A number of patients are not deemed suitable for a Fontan procedure because of adverse haemodynamics and so the functional status of those who have proceeded to a Fontan is usually good. However, it is also known that poor functional status following the Fontan procedure is more common with a longer duration of follow up.6 Detailed studies of the neurodevelopmental outcome of patients are limited,7 but there are concerns and this is an area that now requires detailed study.
The Norwood procedure has resulted in the survival of a large number of patients with HLHS who would previously have died.
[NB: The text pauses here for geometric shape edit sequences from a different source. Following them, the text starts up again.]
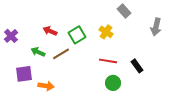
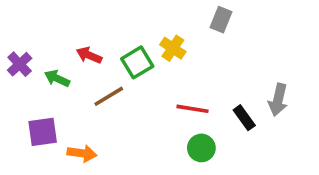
gray rectangle: (124, 11) -> (221, 20), turned 64
gray arrow: (156, 27) -> (278, 100), moved
yellow cross: (106, 32) -> (173, 48), moved
green arrow: (38, 52) -> (57, 78), moved

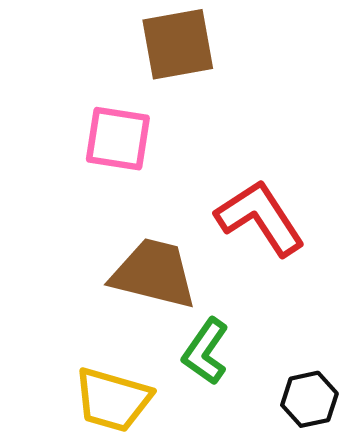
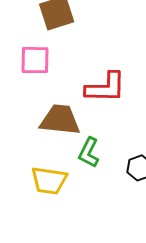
red L-shape: (260, 218) -> (105, 88), turned 132

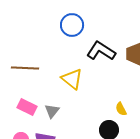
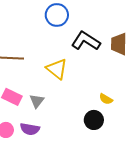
yellow semicircle: (121, 109) -> (106, 99), turned -32

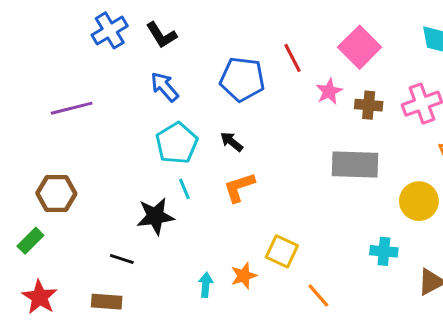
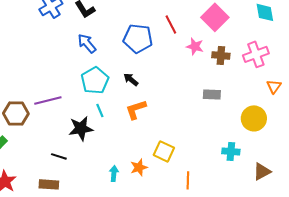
pink star: (329, 91) -> (195, 46), turned -30
purple line: (72, 108) -> (48, 100), moved
gray rectangle: (355, 165) -> (212, 94), size x0.6
orange line: (318, 296) -> (188, 180), turned 42

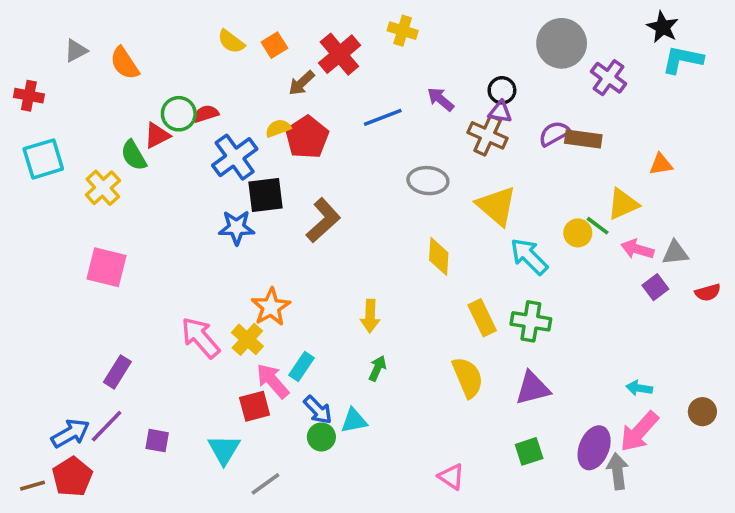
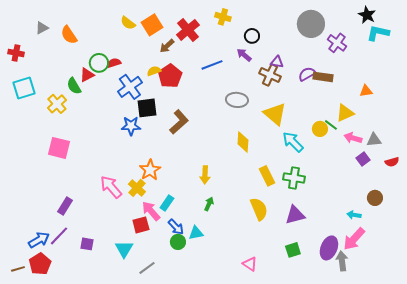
orange square: (274, 45) -> (152, 25), size x1.5
black circle: (502, 90) -> (252, 36), moved
brown circle: (702, 412) -> (375, 198), moved

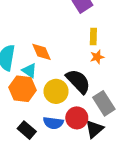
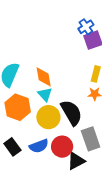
cyan triangle: (29, 71) -> (45, 94), moved
blue semicircle: (53, 123) -> (39, 146), turned -42

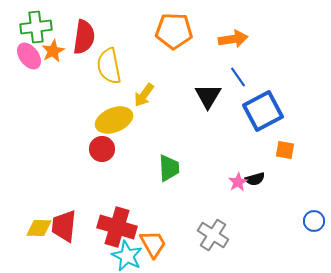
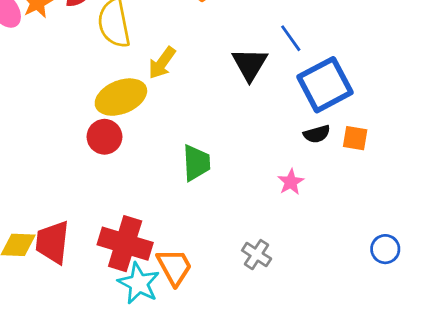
black semicircle: (255, 179) -> (317, 134), moved
blue circle: (314, 221) -> (385, 249), moved
gray cross: (213, 235) -> (257, 255), size x0.7

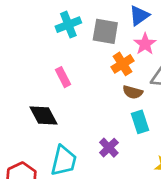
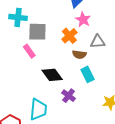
cyan cross: (68, 25) -> (18, 17), moved, turned 36
gray square: (105, 31) -> (37, 32), moved
black diamond: (43, 115) -> (52, 75), moved

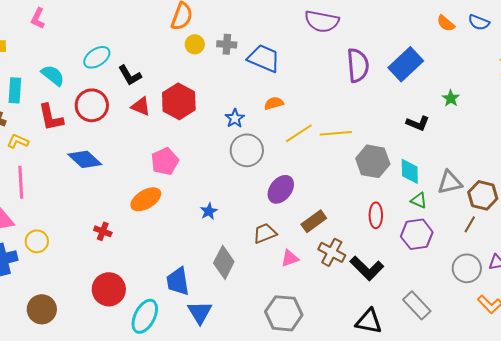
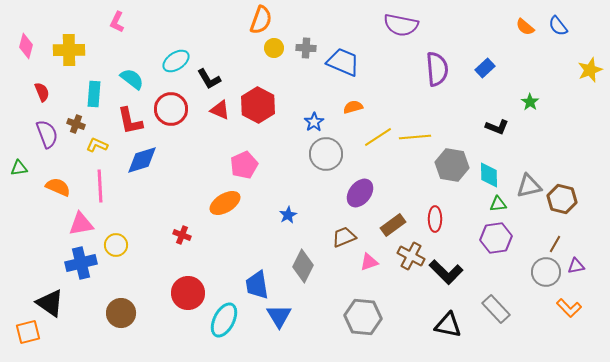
blue semicircle: (479, 22) -> (558, 26), turned 30
blue rectangle: (406, 64) -> (485, 68), size x0.6
blue diamond: (85, 159) -> (142, 160), moved, turned -60
green triangle: (419, 200) -> (498, 204), turned -30
red ellipse: (376, 215) -> (435, 219), moved
brown line: (470, 224) -> (555, 244), moved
There continues to be a high morbidity and mortality and future developments have to be aimed at achieving perfect single ventricle haemodynamics (normal right ventricular and tricuspid valve function, normal pulmonary artery anatomy and vascular resistance, and an unobstructed systemic ventricular outflow) to ensure the best possible neurodevelopmental and functional outcome with the Fontan circulation (the “perfect Fontan”). Furthermore, until we know the long term outcome for the “perfect Fontan” in these patients we will not know what these children can expect as adults. Counselling of families and provision of balanced information on the benefits and uncertainties of entering a Norwood programme remain fundamental to management of HLHS.